Most of the cast returns here. The little quick appearances of the tree-hugger girl, the sprinkler couple, and the falling bottle of beer on the wall get reproduced here brilliantly. It’s also awesome to see a smaller character from the earlier work become so prominent. Phi Vu is so good here you’ll wonder why he was such a throwaway punchline before. It almost doesn’t seem fair. But here’s the catch. It works because he was such an expendable character before that Vu has a chance to really shine here. That small connection ends up pulling these films together nicely. It’s not Jessica Rothe that brings it all home. Yeah, she’s good here and works her way back up to front and center as the movie progresses, but it’s Vu who makes it all click.

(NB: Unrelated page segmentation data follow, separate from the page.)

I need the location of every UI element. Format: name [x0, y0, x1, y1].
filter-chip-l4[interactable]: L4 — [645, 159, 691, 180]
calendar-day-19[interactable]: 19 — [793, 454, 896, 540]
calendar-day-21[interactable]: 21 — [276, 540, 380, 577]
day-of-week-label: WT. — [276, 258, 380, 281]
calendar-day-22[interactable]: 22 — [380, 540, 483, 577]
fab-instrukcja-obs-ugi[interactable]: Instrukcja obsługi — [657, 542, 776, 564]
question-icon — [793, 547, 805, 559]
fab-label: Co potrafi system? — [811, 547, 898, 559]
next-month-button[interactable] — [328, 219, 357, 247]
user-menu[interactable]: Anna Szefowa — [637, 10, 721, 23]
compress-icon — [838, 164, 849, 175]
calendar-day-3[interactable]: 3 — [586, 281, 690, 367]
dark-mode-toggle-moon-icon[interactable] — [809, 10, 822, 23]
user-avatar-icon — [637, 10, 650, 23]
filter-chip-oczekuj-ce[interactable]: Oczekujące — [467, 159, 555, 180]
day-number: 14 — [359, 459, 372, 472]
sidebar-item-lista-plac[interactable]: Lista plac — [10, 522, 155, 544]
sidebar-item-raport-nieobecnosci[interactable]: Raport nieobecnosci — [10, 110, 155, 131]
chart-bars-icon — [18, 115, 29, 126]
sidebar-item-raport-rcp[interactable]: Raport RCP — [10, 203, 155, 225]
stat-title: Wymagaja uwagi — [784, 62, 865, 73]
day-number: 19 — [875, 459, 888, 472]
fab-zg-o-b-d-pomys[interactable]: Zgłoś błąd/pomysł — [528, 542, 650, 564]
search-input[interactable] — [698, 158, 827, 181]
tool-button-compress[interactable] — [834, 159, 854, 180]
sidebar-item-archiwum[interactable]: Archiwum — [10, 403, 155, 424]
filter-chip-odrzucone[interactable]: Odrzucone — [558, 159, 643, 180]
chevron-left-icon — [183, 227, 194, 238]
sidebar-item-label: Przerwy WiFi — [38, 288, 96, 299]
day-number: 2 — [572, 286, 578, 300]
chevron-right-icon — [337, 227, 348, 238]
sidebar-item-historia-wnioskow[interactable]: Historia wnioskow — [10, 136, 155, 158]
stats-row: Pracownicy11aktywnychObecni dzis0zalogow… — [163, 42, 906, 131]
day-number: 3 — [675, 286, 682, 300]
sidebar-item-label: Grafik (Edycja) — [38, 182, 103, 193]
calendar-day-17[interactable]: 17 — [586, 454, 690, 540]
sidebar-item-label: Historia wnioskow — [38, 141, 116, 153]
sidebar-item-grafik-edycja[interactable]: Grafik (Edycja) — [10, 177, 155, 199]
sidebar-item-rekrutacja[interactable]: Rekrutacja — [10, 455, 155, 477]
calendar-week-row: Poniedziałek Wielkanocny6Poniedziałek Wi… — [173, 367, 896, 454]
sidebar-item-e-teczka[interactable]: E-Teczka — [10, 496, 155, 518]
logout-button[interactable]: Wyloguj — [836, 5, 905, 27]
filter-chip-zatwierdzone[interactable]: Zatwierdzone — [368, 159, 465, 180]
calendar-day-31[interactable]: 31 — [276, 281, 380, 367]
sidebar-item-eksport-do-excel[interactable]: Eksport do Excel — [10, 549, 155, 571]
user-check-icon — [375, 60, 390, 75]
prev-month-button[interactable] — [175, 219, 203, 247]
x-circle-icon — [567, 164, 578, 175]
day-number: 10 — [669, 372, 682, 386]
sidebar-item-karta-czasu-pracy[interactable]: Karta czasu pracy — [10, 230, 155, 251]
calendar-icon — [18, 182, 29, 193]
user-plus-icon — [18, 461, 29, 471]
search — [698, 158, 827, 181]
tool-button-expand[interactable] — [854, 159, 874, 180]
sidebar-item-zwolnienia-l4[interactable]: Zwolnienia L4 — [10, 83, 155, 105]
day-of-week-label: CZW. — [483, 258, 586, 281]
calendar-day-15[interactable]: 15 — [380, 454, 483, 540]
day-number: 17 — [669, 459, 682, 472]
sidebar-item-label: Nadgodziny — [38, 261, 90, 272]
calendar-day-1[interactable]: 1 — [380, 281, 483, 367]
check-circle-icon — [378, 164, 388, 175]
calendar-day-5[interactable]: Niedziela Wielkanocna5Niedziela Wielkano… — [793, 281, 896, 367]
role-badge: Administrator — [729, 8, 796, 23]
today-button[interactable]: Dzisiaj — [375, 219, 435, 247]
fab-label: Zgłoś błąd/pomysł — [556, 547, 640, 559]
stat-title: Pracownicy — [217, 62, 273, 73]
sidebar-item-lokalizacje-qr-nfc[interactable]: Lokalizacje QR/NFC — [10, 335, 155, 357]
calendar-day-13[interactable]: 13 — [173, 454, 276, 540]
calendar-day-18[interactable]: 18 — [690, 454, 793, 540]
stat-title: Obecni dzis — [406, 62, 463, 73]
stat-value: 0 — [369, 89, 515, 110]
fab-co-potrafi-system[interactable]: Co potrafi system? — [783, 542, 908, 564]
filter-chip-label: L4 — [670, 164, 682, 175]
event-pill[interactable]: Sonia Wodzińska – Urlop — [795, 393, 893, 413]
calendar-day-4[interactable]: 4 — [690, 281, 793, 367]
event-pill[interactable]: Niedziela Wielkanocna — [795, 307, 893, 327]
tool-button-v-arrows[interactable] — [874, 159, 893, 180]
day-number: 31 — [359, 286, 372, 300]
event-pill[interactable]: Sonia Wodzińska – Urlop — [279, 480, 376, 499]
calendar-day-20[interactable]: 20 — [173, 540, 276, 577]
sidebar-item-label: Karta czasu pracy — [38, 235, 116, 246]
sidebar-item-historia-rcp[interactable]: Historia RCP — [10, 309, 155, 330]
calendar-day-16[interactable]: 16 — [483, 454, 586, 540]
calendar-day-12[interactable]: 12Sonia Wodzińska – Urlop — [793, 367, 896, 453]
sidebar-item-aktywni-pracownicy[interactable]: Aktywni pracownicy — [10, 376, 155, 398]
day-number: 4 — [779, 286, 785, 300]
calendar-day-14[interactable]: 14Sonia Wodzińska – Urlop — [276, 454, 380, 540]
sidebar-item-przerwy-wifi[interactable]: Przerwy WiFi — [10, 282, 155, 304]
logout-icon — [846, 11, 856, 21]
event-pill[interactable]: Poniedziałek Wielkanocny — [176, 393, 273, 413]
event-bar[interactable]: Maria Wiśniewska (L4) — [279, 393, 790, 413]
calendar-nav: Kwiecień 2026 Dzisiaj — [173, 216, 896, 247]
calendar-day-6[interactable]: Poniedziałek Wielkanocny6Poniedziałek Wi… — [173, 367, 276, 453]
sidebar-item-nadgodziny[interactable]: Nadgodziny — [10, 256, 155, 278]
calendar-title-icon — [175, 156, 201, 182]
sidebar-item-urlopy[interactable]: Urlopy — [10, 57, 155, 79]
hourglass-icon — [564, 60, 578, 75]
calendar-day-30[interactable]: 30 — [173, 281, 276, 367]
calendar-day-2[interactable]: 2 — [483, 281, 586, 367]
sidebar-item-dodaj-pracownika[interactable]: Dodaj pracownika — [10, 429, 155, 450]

This film won’t stand on its own. In a bit of a filmmaking twist, it’s not intended to do so. The other film is playing out all around us, and like Back To The Future, one of the fun games you can play is to notice the subtle changes in the new universe. You get to relive the first film from different perspectives than you did the first time. It had to be nerve-wracking to reproduce those moments from the earlier effort and to do it quite flawlessly. Without a real dedication to detail between the movies, this could have gotten ugly very quickly. But because of the clever way it all plays out, the two films become much better than the sum of the films on their own. It’s meant to be played out as a single piece, and you will re-watch the first film again and get an entirely different experience out of it once you’ve seen this one. It gets confusing, and you really have to suspend your disbelief to its breaking point, but the reward is having a better time than I expected to have. Originality is an endangered species in Hollywood, but once in a while something comes along and winks at you in just the right distorted way that you start to see the ripples in the surface of the mirror. And everyone knows that means you’ve been invited to Wonderland. I don’t quite know if this is what director Christopher Landon had in mind from the start; it would almost be too cool if he didn’t and make it that much more impressive. Stick around for a stinger that sets up the third film. I just hope they can continue this nice web of stories. It would be cool to have a trilogy that just has to be watched together. The local theater marathons already sound like fun.
Look. In the end it’s a campy horror/sci-fi/comedy intended to offer a couple of hours entertainment. We’re not seeing cinema re-invented here. “That doesn’t make it meaningless, does it?”